Jake stared at her. He couldn’t believe what he was hearing.
“Are you out of your mind? Look around you, woman. Do you see where we are? We aren’t in Nebraska, anymore, Barbara! I’m locked up for kidnapping again, and I’m looking at heavy prison time now. All thanks to you and Mike, in case you think I haven’t figured that out.”
“I know, honey, and I’m really, really sorry. I’ll do what I have to do to clear your name. C’mon, Jakie.” She almost purred.
Her eyes were big and sorrowful and she was giving him the expression she used to use whenever she wanted something. It didn’t cut it anymore. In those days he’d called them “puppy eyes,” but the look wasn’t as cute as he remembered.
Tina. Now if Tina ever turned on the charm like that he thought he might be able to pry the bars apart with his bare hands.
“If I’m hearing you correctly, you’re saying you want me to move back home with you and the kids, just like it used to be?”
“Sure. We could be a family again. It’ll be like old times—like before. Annie and Joey would love that!”
Like old times. She evidently remembered them differently than he did. “Barb…”
“Oh, come on, baby. You know you still love me. You know I can make you happy. I know what you like.”
He didn’t know if it was the stitches or what, but he was embarrassed at her attempt at seduction. He just wasn’t buying what she was selling. What she was selling. The thought made him cringe inside. His thinking was so slow he felt as if his brain was lugging, as if it were trying to go uphill in high gear.

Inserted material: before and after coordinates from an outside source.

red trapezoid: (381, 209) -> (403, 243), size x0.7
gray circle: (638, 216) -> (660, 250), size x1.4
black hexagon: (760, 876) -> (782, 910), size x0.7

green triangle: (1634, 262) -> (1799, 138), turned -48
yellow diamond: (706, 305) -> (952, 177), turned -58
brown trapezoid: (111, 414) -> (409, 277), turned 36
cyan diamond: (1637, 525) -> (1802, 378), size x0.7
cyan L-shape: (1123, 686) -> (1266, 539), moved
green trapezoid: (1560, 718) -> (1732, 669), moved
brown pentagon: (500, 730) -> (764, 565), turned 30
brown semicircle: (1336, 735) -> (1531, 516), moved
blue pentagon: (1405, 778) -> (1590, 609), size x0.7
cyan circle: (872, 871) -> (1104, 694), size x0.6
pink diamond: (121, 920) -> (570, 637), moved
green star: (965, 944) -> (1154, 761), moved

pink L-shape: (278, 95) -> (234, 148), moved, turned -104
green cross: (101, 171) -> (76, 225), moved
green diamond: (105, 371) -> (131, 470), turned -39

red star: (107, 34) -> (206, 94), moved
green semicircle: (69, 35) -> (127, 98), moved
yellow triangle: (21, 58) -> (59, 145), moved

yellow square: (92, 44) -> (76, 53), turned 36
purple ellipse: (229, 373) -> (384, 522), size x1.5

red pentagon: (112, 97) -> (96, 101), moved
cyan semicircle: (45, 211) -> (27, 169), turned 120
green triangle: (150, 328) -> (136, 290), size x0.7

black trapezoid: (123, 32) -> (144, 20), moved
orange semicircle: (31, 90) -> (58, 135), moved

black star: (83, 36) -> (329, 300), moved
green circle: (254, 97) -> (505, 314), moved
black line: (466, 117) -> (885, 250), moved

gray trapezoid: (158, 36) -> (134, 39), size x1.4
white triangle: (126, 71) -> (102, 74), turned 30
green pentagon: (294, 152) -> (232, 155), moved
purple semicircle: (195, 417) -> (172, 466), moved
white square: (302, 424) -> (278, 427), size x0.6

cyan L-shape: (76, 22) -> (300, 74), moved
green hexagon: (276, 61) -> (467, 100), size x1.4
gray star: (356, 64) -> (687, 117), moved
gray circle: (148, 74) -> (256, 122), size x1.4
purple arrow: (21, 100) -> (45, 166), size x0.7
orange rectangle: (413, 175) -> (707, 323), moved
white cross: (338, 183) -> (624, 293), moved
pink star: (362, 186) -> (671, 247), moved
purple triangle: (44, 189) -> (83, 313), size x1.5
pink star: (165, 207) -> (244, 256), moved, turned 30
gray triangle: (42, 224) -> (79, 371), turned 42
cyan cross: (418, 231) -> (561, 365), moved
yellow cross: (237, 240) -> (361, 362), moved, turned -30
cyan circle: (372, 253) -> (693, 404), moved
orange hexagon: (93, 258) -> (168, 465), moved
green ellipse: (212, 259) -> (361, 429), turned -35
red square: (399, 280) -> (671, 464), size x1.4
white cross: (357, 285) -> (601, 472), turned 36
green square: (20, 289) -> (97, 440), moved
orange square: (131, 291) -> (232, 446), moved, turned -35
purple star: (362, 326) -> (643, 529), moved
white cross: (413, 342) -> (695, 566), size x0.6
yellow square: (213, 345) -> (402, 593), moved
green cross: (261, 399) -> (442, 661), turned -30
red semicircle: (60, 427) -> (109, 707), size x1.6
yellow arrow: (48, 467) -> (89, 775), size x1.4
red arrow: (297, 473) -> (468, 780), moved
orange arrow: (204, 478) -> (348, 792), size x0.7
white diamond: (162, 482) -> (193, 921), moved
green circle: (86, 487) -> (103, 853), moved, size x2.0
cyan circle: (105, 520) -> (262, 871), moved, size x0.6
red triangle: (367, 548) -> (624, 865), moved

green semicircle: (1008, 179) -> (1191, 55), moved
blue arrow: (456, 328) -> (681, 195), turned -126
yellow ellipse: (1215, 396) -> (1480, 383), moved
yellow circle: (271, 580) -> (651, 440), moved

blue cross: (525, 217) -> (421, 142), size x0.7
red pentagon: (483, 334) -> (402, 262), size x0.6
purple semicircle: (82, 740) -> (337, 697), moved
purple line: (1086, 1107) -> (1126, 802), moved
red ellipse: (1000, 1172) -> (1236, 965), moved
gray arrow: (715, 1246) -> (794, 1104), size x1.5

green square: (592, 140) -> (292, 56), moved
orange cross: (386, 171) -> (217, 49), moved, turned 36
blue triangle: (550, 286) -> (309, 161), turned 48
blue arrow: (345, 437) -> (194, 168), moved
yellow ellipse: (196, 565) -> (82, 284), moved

The kids. Joey and Annie. If going back to Barb meant he could be with his kids again, well that was worth whatever he had to do to make it happen. Probably the right thing to do. Besides, he’d already lost Tina.
“What about Mike? You two still living together?”
“He’s history. Forget Mike. He’s never getting anywhere near the kids or me ever again, I promise. I never really loved him, you know, not like I love you, Jakie.”
“We don’t even know how much time I’ll have to serve yet.” He couldn’t think straight. His brain felt hot inside his head.
“Oooh! The way you say that! I know you. You’re thinking about it, aren’t you? You’ll come home, won’t you Jakie honey! Wait until I tell the kids!”
He couldn’t believe what his eyes told him. She was actually jumping up and down and clapping her hands.
He tasted acid and wished he hadn’t eaten the beans and cornbread.
“Wait, Barb. Don’t tell the kids yet. Don’t set them up for disappointment.” He wanted her to settle down. “Like I said, we don’t know how much time I’ll have to serve—this boy Austin has family, too, you know—you never even asked about him—and we’ll need a lot of mercy from them and from the courts. I want to pray about it for a while before we talk to the kids.”
“You want to WHAT?”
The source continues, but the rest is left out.